EXERCISE PROMPT - Write out the entries below once more, exactly, with the pictures left out.

RECORDS FOR THE EXERCISE -
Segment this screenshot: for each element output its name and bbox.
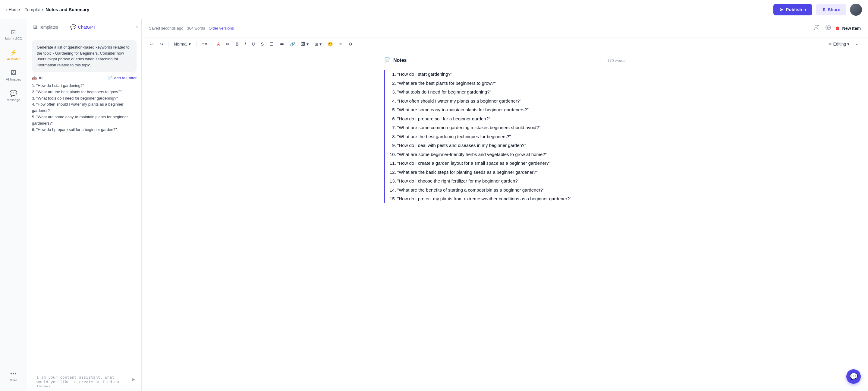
send-button[interactable]: ➤: [130, 375, 136, 384]
share-editor-button[interactable]: [824, 23, 833, 33]
numbered-list-button[interactable]: ≔: [277, 40, 286, 48]
toolbar-separator-1: [168, 41, 168, 47]
list-item: "How do I create a garden layout for a s…: [397, 159, 625, 168]
new-item-label: New Item: [842, 26, 861, 31]
editor-toolbar: ↩ ↪ Normal ▾ ≡ ▾ A ✏ B I U S ☰ ≔ 🔗 🖼 ▾ ⊞…: [142, 37, 868, 51]
sidebar-item-message[interactable]: 💬 Message: [1, 87, 26, 105]
collapse-panel-button[interactable]: ›: [133, 22, 141, 32]
add-collaborator-button[interactable]: [812, 23, 821, 33]
notes-title-text: Notes: [393, 58, 407, 63]
list-item: "What are some beginner-friendly herbs a…: [397, 150, 625, 159]
style-label: Normal: [174, 41, 187, 47]
italic-button[interactable]: I: [242, 40, 248, 48]
ai-label: 🤖 AI: [32, 76, 42, 80]
sidebar-item-more[interactable]: ••• More: [1, 367, 26, 385]
older-versions-link[interactable]: Older versions: [209, 26, 234, 30]
underline-button[interactable]: U: [250, 40, 257, 48]
editing-chevron-icon: ▾: [847, 41, 849, 47]
list-item: "What are the benefits of starting a com…: [397, 186, 625, 195]
list-item: "What are the best plants for beginners …: [397, 79, 625, 88]
more-icon: •••: [10, 370, 17, 377]
chevron-left-icon: ‹: [6, 7, 7, 12]
list-item: "How do I start gardening?": [397, 70, 625, 79]
emoji-button[interactable]: 😊: [325, 40, 335, 48]
align-button[interactable]: ≡ ▾: [199, 40, 210, 48]
style-selector[interactable]: Normal ▾: [171, 40, 194, 48]
list-item: "What are some easy-to-maintain plants f…: [397, 105, 625, 114]
templates-icon: ⊞: [33, 24, 37, 30]
add-to-editor-button[interactable]: 📄 Add to Editor: [108, 76, 136, 80]
publish-button[interactable]: ➤ Publish ▾: [773, 4, 812, 16]
highlight-button[interactable]: ✏: [224, 40, 232, 48]
sidebar-item-label: More: [10, 378, 17, 382]
publish-icon: ➤: [779, 7, 783, 12]
notes-word-count: 170 words: [607, 58, 625, 63]
bold-button[interactable]: B: [233, 40, 241, 48]
notes-header: 📄 Notes 170 words: [384, 57, 625, 64]
svg-point-0: [815, 25, 817, 27]
style-chevron-icon: ▾: [189, 41, 191, 47]
top-bar: ‹ Home Template: Notes and Summary ➤ Pub…: [0, 0, 868, 19]
share-icon: ⬆: [822, 7, 826, 12]
tab-templates[interactable]: ⊞ Templates: [27, 19, 64, 35]
ai-content: 1. "How do I start gardening?" 2. "What …: [32, 83, 136, 133]
list-item: "What are the best gardening techniques …: [397, 132, 625, 141]
image-button[interactable]: 🖼 ▾: [299, 40, 311, 48]
list-item: "How do I deal with pests and diseases i…: [397, 141, 625, 150]
tab-label: Templates: [39, 25, 58, 30]
clear-format-button[interactable]: ✕: [336, 40, 345, 48]
sidebar-item-brief-seo[interactable]: ⊡ Brief + SEO: [1, 25, 26, 44]
tab-label: ChatGPT: [78, 25, 96, 30]
sidebar-item-ai-images[interactable]: 🖼 AI Images: [1, 66, 26, 84]
chat-input[interactable]: [32, 372, 127, 387]
avatar[interactable]: [850, 4, 862, 16]
share-button[interactable]: ⬆ Share: [816, 4, 846, 16]
undo-button[interactable]: ↩: [148, 40, 156, 48]
toolbar-separator-2: [196, 41, 196, 47]
more-options-button[interactable]: ⚙: [346, 40, 355, 48]
new-item-button[interactable]: New Item: [842, 26, 861, 31]
word-count: 364 words: [187, 26, 205, 30]
home-label: Home: [9, 7, 20, 12]
redo-button[interactable]: ↪: [157, 40, 166, 48]
editor-meta-left: Saved seconds ago 364 words Older versio…: [149, 26, 234, 30]
ai-robot-icon: 🤖: [32, 76, 37, 80]
editing-selector[interactable]: ✏ Editing ▾: [826, 40, 852, 48]
editing-label: Editing: [833, 41, 846, 47]
list-item: "What tools do I need for beginner garde…: [397, 87, 625, 96]
sidebar-item-label: AI Writer: [7, 57, 20, 61]
chat-area: Generate a list of question-based keywor…: [27, 35, 141, 368]
overflow-menu-button[interactable]: ···: [854, 40, 862, 48]
template-label: Template: Notes and Summary: [25, 7, 89, 12]
notes-title: 📄 Notes: [384, 57, 407, 64]
bullet-list-button[interactable]: ☰: [267, 40, 276, 48]
table-button[interactable]: ⊞ ▾: [312, 40, 324, 48]
brief-seo-icon: ⊡: [11, 28, 16, 36]
strikethrough-button[interactable]: S: [258, 40, 266, 48]
add-to-editor-icon: 📄: [108, 76, 113, 80]
list-item: "How do I choose the right fertilizer fo…: [397, 176, 625, 186]
ai-response: 🤖 AI 📄 Add to Editor 1. "How do I start …: [32, 76, 136, 133]
list-item: "How often should I water my plants as a…: [397, 96, 625, 106]
list-item: "What are some common gardening mistakes…: [397, 123, 625, 132]
editor-content[interactable]: 📄 Notes 170 words "How do I start garden…: [142, 51, 868, 391]
add-to-editor-label: Add to Editor: [114, 76, 136, 80]
panel: ⊞ Templates 💬 ChatGPT › Generate a list …: [27, 19, 142, 391]
home-link[interactable]: ‹ Home: [6, 7, 20, 12]
chat-input-area: ➤: [27, 368, 141, 391]
top-bar-right: ➤ Publish ▾ ⬆ Share: [773, 4, 862, 16]
sidebar-item-label: AI Images: [6, 78, 21, 81]
new-item-status-dot: [836, 27, 839, 30]
message-icon: 💬: [10, 90, 17, 97]
text-color-button[interactable]: A: [215, 40, 222, 48]
editor-meta-right: New Item: [812, 23, 861, 33]
list-item: "What are the basic steps for planting s…: [397, 168, 625, 177]
notes-icon: 📄: [384, 57, 391, 64]
saved-status: Saved seconds ago: [149, 26, 183, 30]
tab-chatgpt[interactable]: 💬 ChatGPT: [64, 19, 101, 35]
share-label: Share: [828, 7, 840, 12]
link-button[interactable]: 🔗: [287, 40, 298, 48]
editor-content-inner: 📄 Notes 170 words "How do I start garden…: [384, 57, 625, 203]
sidebar-item-ai-writer[interactable]: ⚡ AI Writer: [1, 46, 26, 64]
support-chat-button[interactable]: 💬: [846, 369, 861, 384]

RESULT BELOW -
Segment this screenshot: for each element output its name and bbox.
send-button[interactable]: ➤: [130, 375, 136, 384]
share-editor-button[interactable]: [824, 23, 833, 33]
numbered-list-button[interactable]: ≔: [277, 40, 286, 48]
toolbar-separator-1: [168, 41, 168, 47]
list-item: "How do I create a garden layout for a s…: [397, 159, 625, 168]
new-item-label: New Item: [842, 26, 861, 31]
editor-toolbar: ↩ ↪ Normal ▾ ≡ ▾ A ✏ B I U S ☰ ≔ 🔗 🖼 ▾ ⊞…: [142, 37, 868, 51]
sidebar-item-message[interactable]: 💬 Message: [1, 87, 26, 105]
collapse-panel-button[interactable]: ›: [133, 22, 141, 32]
add-collaborator-button[interactable]: [812, 23, 821, 33]
notes-title-text: Notes: [393, 58, 407, 63]
list-item: "What are some beginner-friendly herbs a…: [397, 150, 625, 159]
style-label: Normal: [174, 41, 187, 47]
italic-button[interactable]: I: [242, 40, 248, 48]
ai-label: 🤖 AI: [32, 76, 42, 80]
sidebar-item-more[interactable]: ••• More: [1, 367, 26, 385]
older-versions-link[interactable]: Older versions: [209, 26, 234, 30]
underline-button[interactable]: U: [250, 40, 257, 48]
editing-chevron-icon: ▾: [847, 41, 849, 47]
list-item: "What are the benefits of starting a com…: [397, 186, 625, 195]
list-item: "What are the best plants for beginners …: [397, 79, 625, 88]
more-icon: •••: [10, 370, 17, 377]
chevron-left-icon: ‹: [6, 7, 7, 12]
list-item: "How do I start gardening?": [397, 70, 625, 79]
emoji-button[interactable]: 😊: [325, 40, 335, 48]
align-button[interactable]: ≡ ▾: [199, 40, 210, 48]
style-selector[interactable]: Normal ▾: [171, 40, 194, 48]
list-item: "What are some easy-to-maintain plants f…: [397, 105, 625, 114]
templates-icon: ⊞: [33, 24, 37, 30]
add-to-editor-button[interactable]: 📄 Add to Editor: [108, 76, 136, 80]
publish-button[interactable]: ➤ Publish ▾: [773, 4, 812, 16]
highlight-button[interactable]: ✏: [224, 40, 232, 48]
sidebar-item-label: More: [10, 378, 17, 382]
publish-icon: ➤: [779, 7, 783, 12]
notes-word-count: 170 words: [607, 58, 625, 63]
bold-button[interactable]: B: [233, 40, 241, 48]
notes-header: 📄 Notes 170 words: [384, 57, 625, 64]
svg-point-0: [815, 25, 817, 27]
style-chevron-icon: ▾: [189, 41, 191, 47]
top-bar: ‹ Home Template: Notes and Summary ➤ Pub…: [0, 0, 868, 19]
share-icon: ⬆: [822, 7, 826, 12]
tab-templates[interactable]: ⊞ Templates: [27, 19, 64, 35]
ai-content: 1. "How do I start gardening?" 2. "What …: [32, 83, 136, 133]
list-item: "What are the best gardening techniques …: [397, 132, 625, 141]
image-button[interactable]: 🖼 ▾: [299, 40, 311, 48]
list-item: "How do I deal with pests and diseases i…: [397, 141, 625, 150]
tab-label: Templates: [39, 25, 58, 30]
clear-format-button[interactable]: ✕: [336, 40, 345, 48]
sidebar-item-brief-seo[interactable]: ⊡ Brief + SEO: [1, 25, 26, 44]
tab-label: ChatGPT: [78, 25, 96, 30]
sidebar-item-ai-images[interactable]: 🖼 AI Images: [1, 66, 26, 84]
chat-input[interactable]: [32, 372, 127, 387]
avatar[interactable]: [850, 4, 862, 16]
share-button[interactable]: ⬆ Share: [816, 4, 846, 16]
undo-button[interactable]: ↩: [148, 40, 156, 48]
toolbar-separator-2: [196, 41, 196, 47]
more-options-button[interactable]: ⚙: [346, 40, 355, 48]
new-item-button[interactable]: New Item: [842, 26, 861, 31]
word-count: 364 words: [187, 26, 205, 30]
home-label: Home: [9, 7, 20, 12]
redo-button[interactable]: ↪: [157, 40, 166, 48]
editor-meta-left: Saved seconds ago 364 words Older versio…: [149, 26, 234, 30]
ai-robot-icon: 🤖: [32, 76, 37, 80]
editing-selector[interactable]: ✏ Editing ▾: [826, 40, 852, 48]
editing-label: Editing: [833, 41, 846, 47]
list-item: "What tools do I need for beginner garde…: [397, 87, 625, 96]
sidebar-item-label: AI Writer: [7, 57, 20, 61]
chat-area: Generate a list of question-based keywor…: [27, 35, 141, 368]
overflow-menu-button[interactable]: ···: [854, 40, 862, 48]
template-label: Template: Notes and Summary: [25, 7, 89, 12]
notes-title: 📄 Notes: [384, 57, 407, 64]
bullet-list-button[interactable]: ☰: [267, 40, 276, 48]
table-button[interactable]: ⊞ ▾: [312, 40, 324, 48]
brief-seo-icon: ⊡: [11, 28, 16, 36]
strikethrough-button[interactable]: S: [258, 40, 266, 48]
add-to-editor-icon: 📄: [108, 76, 113, 80]
list-item: "How do I choose the right fertilizer fo…: [397, 176, 625, 186]
ai-response: 🤖 AI 📄 Add to Editor 1. "How do I start …: [32, 76, 136, 133]
list-item: "How often should I water my plants as a…: [397, 96, 625, 106]
list-item: "What are some common gardening mistakes…: [397, 123, 625, 132]
editor-content[interactable]: 📄 Notes 170 words "How do I start garden…: [142, 51, 868, 391]
add-to-editor-label: Add to Editor: [114, 76, 136, 80]
panel: ⊞ Templates 💬 ChatGPT › Generate a list …: [27, 19, 142, 391]
home-link[interactable]: ‹ Home: [6, 7, 20, 12]
chat-input-area: ➤: [27, 368, 141, 391]
top-bar-right: ➤ Publish ▾ ⬆ Share: [773, 4, 862, 16]
sidebar-item-label: AI Images: [6, 78, 21, 81]
new-item-status-dot: [836, 27, 839, 30]
message-icon: 💬: [10, 90, 17, 97]
text-color-button[interactable]: A: [215, 40, 222, 48]
editor-meta-right: New Item: [812, 23, 861, 33]
list-item: "What are the basic steps for planting s…: [397, 168, 625, 177]
notes-icon: 📄: [384, 57, 391, 64]
saved-status: Saved seconds ago: [149, 26, 183, 30]
tab-chatgpt[interactable]: 💬 ChatGPT: [64, 19, 101, 35]
share-label: Share: [828, 7, 840, 12]
link-button[interactable]: 🔗: [287, 40, 298, 48]
editor-content-inner: 📄 Notes 170 words "How do I start garden…: [384, 57, 625, 203]
sidebar-item-ai-writer[interactable]: ⚡ AI Writer: [1, 46, 26, 64]
support-chat-button[interactable]: 💬: [846, 369, 861, 384]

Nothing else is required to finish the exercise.